TASK DIRECTIONS =>
Beneath this task are records; count how many lines include the string "регистрирани" and answer with that number alone.

Segment Open

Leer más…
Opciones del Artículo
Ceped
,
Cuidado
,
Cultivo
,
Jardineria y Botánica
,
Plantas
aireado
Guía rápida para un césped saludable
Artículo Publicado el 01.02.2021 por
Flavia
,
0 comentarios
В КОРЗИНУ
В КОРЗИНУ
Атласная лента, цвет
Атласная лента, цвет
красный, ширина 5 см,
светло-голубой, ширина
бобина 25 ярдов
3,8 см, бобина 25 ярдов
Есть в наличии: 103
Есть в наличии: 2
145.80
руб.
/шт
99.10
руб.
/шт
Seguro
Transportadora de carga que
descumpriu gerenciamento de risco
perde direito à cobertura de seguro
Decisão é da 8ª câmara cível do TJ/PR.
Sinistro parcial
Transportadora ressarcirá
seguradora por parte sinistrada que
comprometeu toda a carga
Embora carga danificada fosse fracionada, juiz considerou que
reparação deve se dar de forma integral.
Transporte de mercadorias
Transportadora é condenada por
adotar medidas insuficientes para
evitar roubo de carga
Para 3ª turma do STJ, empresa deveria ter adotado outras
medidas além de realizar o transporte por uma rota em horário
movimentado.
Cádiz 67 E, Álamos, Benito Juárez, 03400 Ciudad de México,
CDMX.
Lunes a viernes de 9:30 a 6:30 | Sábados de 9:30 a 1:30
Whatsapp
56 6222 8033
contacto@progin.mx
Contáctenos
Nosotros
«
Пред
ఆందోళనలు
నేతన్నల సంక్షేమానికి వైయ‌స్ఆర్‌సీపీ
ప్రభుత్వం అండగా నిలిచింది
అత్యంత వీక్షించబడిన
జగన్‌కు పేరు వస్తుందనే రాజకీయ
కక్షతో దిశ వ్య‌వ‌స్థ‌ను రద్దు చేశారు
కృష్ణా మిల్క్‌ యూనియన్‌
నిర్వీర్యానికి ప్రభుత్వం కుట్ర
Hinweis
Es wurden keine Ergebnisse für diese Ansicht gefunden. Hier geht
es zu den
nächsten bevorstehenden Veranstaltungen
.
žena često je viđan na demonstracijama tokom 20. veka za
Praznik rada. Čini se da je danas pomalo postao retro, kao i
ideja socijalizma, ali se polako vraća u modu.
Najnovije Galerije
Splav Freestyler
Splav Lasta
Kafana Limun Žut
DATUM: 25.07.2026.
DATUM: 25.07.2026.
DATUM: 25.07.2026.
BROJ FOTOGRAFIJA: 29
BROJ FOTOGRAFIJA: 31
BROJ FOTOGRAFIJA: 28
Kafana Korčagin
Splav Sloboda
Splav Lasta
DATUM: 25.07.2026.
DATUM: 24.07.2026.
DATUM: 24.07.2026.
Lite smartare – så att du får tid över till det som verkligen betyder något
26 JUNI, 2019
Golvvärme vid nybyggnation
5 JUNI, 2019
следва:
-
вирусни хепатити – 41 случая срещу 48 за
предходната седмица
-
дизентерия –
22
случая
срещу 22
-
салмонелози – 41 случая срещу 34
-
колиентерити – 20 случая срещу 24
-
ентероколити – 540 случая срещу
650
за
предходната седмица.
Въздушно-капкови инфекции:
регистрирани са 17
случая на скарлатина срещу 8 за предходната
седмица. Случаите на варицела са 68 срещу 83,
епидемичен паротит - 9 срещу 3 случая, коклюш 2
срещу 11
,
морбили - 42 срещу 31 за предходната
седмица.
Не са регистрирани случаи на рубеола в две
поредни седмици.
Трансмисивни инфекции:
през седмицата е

Segment Closed
Segment Open

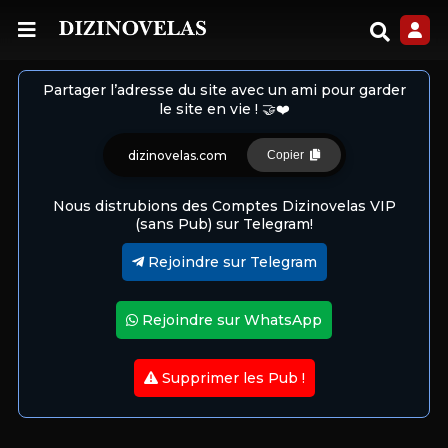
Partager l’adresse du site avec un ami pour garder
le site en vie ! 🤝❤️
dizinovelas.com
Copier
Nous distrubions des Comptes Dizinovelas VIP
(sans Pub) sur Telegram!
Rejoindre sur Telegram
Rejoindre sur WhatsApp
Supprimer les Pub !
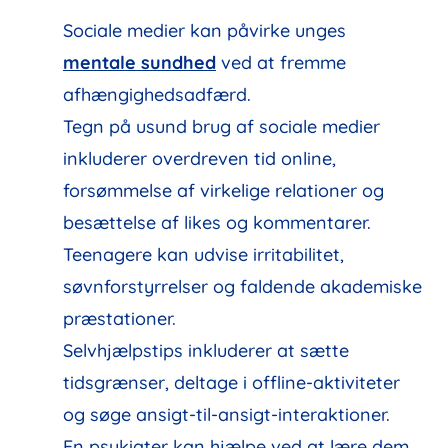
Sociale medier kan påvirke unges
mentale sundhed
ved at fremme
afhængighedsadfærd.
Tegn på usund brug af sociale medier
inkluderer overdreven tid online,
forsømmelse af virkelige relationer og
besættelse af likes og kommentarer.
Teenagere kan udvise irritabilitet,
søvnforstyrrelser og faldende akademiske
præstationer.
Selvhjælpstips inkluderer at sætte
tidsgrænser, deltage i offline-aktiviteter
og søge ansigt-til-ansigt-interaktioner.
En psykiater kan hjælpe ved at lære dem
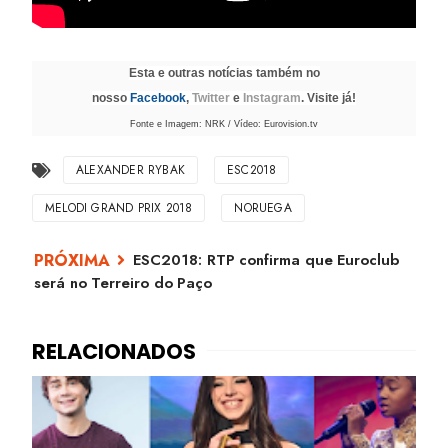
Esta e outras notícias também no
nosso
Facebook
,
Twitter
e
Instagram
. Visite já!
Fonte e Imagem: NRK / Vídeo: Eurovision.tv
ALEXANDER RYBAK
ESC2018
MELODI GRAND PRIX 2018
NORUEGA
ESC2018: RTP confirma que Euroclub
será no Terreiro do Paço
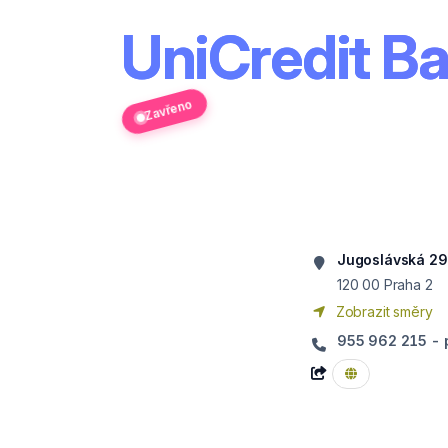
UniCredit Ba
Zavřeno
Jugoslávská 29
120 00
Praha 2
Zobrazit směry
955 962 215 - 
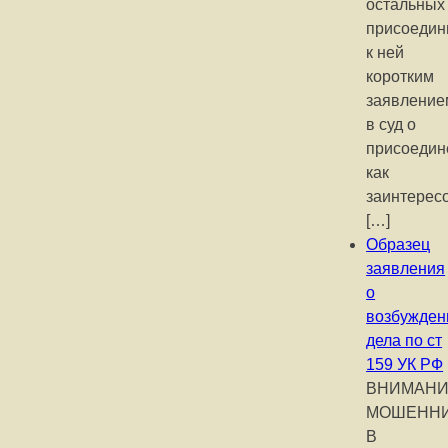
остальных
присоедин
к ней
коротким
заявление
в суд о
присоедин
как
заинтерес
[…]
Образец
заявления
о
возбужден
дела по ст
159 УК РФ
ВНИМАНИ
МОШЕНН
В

Segment Closed

RESPONSE FOR THIS EXERCISE =>
2